Surveillance technology 
According to a report by surveillance research group IPVM, Tiandy Technologies is selling surveillance technology to Iran's Revolutionary Guard, police, and military. The company sells cameras and AI-enabled software, such as facial recognition technology, software that claims to detect someone's race, and "smart" interrogation tables and "tiger chairs". According to reports, Tiandy has signed a five-year deal to supply video surveillance equipment to Iran. Iran has unveiled plans for a "social credit" system as well as its own "Great Firewall," which will allow the government to block foreign information as it sees fit.

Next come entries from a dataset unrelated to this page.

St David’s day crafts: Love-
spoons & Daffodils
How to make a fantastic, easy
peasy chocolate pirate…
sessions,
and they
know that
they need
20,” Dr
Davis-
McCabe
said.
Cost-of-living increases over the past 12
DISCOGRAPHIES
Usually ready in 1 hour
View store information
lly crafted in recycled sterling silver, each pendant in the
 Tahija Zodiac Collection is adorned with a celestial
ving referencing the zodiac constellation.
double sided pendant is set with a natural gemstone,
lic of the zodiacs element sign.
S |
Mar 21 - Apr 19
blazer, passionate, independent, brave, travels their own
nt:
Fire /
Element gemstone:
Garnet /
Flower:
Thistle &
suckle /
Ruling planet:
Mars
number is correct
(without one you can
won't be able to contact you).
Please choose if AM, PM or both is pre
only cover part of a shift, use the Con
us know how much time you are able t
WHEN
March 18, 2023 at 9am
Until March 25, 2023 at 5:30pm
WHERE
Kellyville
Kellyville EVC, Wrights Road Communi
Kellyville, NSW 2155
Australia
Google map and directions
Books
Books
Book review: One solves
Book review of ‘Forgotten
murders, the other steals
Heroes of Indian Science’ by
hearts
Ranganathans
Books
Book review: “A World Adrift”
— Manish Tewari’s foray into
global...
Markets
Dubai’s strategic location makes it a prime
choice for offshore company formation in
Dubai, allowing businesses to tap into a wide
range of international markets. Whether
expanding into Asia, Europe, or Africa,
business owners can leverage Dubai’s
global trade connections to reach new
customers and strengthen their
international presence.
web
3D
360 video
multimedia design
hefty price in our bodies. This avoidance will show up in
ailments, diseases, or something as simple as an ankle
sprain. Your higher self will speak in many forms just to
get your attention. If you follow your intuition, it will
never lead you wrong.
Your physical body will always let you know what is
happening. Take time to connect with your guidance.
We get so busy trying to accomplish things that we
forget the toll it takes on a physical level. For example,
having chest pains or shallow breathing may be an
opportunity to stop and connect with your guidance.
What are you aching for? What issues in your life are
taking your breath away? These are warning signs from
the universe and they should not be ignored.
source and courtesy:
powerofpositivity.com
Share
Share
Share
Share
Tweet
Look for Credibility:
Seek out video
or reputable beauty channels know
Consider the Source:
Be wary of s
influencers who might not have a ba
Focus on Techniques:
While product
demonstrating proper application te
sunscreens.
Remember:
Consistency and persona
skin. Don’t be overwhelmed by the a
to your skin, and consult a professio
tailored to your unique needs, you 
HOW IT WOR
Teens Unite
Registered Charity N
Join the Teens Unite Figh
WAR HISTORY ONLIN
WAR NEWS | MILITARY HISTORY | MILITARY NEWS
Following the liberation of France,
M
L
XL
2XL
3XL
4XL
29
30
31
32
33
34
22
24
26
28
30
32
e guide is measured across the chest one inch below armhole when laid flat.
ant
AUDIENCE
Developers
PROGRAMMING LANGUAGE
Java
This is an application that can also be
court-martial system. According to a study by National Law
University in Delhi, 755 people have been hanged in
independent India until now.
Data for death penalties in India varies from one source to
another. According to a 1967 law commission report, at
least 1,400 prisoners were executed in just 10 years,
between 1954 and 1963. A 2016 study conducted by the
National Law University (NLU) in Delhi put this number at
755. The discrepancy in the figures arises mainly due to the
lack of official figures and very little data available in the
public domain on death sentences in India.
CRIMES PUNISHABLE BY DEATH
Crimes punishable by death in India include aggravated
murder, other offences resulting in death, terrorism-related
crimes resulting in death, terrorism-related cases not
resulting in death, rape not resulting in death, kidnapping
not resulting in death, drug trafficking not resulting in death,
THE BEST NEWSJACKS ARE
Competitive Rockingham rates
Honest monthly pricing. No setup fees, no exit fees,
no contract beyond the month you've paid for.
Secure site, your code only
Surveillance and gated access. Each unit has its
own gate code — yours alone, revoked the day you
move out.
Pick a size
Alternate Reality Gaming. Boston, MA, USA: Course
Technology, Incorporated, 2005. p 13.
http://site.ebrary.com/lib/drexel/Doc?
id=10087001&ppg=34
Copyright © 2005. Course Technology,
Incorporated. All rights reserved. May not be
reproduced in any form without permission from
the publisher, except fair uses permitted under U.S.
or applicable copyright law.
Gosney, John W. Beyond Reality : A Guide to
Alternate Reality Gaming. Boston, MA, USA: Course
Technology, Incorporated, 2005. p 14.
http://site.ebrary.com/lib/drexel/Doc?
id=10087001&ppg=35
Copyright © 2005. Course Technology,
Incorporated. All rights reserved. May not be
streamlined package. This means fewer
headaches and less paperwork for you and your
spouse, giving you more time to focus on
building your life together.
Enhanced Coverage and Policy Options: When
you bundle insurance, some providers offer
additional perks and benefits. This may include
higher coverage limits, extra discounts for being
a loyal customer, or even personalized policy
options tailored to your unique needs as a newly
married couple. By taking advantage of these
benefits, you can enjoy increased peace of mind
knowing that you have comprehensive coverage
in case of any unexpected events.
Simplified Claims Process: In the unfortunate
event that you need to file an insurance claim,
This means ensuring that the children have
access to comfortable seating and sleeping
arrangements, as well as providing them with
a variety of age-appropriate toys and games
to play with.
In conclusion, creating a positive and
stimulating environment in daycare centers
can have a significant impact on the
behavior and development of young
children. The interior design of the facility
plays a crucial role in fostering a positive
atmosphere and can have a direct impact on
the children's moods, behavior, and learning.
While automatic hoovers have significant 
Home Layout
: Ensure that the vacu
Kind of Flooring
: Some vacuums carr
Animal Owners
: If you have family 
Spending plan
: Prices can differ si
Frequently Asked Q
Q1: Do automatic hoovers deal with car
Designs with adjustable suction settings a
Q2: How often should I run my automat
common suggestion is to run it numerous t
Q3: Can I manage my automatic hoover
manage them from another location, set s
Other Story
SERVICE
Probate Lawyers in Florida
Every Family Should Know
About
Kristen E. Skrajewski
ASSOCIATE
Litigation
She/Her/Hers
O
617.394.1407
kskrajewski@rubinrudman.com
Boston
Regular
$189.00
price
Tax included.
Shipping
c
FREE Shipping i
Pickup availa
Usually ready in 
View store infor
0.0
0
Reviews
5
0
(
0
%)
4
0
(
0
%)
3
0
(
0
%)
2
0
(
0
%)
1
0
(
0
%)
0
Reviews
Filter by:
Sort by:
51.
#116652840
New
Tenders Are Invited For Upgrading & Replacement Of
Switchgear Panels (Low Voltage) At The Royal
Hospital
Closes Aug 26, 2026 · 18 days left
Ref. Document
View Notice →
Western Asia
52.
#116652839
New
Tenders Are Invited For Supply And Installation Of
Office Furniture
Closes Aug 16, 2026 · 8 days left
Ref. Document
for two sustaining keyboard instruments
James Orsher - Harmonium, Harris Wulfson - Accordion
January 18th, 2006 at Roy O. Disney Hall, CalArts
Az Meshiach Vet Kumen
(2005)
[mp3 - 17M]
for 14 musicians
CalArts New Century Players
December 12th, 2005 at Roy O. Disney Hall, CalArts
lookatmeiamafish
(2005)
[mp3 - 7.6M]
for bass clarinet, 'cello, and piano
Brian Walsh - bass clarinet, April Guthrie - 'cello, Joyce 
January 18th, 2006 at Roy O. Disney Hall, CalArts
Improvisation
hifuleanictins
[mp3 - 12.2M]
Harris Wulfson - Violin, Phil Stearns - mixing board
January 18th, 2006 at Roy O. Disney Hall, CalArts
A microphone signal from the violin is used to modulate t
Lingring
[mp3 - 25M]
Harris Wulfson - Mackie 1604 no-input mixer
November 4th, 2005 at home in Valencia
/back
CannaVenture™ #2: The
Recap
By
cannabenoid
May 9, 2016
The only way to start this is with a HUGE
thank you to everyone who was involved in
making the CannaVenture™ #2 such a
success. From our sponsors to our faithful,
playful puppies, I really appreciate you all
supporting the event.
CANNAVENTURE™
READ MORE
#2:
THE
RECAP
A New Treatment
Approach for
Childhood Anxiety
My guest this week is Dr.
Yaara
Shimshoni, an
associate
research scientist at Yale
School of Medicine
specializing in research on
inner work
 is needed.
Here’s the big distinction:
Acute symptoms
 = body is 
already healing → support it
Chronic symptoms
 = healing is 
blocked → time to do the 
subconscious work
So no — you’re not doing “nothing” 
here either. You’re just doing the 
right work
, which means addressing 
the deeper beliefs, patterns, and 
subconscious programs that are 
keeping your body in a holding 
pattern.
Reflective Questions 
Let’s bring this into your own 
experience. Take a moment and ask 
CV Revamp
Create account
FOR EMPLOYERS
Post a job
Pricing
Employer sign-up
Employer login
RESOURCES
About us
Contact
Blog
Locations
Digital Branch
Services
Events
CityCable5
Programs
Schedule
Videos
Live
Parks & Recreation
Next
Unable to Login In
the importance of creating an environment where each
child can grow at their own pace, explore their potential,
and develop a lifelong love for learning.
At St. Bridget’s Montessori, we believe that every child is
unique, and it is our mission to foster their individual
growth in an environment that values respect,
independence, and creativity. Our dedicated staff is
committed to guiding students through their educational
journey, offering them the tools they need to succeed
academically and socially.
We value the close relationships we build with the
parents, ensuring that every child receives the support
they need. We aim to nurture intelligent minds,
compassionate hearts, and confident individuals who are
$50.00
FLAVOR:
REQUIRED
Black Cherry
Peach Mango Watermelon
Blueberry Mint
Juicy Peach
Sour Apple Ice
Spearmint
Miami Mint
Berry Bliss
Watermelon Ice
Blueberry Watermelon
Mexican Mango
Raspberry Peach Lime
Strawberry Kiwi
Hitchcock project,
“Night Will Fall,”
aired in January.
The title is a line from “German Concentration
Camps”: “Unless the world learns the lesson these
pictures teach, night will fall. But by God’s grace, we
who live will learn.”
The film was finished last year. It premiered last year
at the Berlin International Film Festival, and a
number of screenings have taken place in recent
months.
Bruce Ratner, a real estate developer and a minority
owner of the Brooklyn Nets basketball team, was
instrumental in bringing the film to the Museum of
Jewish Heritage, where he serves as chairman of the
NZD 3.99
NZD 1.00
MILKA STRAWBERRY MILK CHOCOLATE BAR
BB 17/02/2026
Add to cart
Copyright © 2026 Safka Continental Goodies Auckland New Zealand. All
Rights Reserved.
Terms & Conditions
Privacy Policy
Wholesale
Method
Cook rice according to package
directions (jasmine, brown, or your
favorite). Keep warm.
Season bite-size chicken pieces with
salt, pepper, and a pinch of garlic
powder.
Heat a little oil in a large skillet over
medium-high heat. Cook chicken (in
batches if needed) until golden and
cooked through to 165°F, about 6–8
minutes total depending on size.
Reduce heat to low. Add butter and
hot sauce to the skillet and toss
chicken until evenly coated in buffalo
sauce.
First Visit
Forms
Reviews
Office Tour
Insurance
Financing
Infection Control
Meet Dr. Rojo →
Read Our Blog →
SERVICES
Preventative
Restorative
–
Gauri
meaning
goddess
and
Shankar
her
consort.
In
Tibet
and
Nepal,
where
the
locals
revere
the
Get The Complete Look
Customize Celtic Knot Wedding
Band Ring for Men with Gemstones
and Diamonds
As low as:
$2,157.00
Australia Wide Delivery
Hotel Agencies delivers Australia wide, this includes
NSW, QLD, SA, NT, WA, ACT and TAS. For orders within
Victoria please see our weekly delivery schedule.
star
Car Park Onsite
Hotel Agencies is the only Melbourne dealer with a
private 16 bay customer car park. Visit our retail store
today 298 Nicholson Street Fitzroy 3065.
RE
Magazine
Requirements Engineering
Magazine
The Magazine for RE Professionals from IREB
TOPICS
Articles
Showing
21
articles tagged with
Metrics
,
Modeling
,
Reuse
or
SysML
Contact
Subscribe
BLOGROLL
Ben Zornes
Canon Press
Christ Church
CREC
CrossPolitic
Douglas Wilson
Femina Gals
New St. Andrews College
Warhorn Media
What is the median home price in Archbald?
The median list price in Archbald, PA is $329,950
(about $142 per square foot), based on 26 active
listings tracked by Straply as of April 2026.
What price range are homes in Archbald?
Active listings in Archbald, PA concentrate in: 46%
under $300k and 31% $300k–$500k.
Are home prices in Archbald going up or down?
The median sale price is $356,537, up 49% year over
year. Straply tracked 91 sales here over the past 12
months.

Phone Apps for Mass Surveillance 
On 15 February 2018, The National Council of Resistance of Iran (NCRI) claimed that the country's Islamic Revolutionary Guard Corps and Ministry of Intelligence and Security are using a web of state-produced mobile phone applications to conduct "mass surveillance" of protesters and dissidents. The said spyware-enabled apps are available on Google Play, Apple Store, and GitHub.

VPN 
In March 2022, it was announced that using VPNs in Iran might become illegal under the new Iran Internet Law. On March 17, Article 19, along with more than 50 other organizations, including Amnesty International, Human Rights Watch, and Access Now, called on Iranian authorities and those in bilateral talks with the country to pressure the Iranian parliament to repeal the 'User Protection Bill.' Foreign tech companies operating in Iran, such as Facebook, Instagram, YouTube, and Twitter, will be required to follow all of the Bill's provisions, appoint a representative in the country, and submit the identification and history of their users' activities to the government upon request. Platforms that do not comply with the government's requirements will face bandwidth limiting and bans.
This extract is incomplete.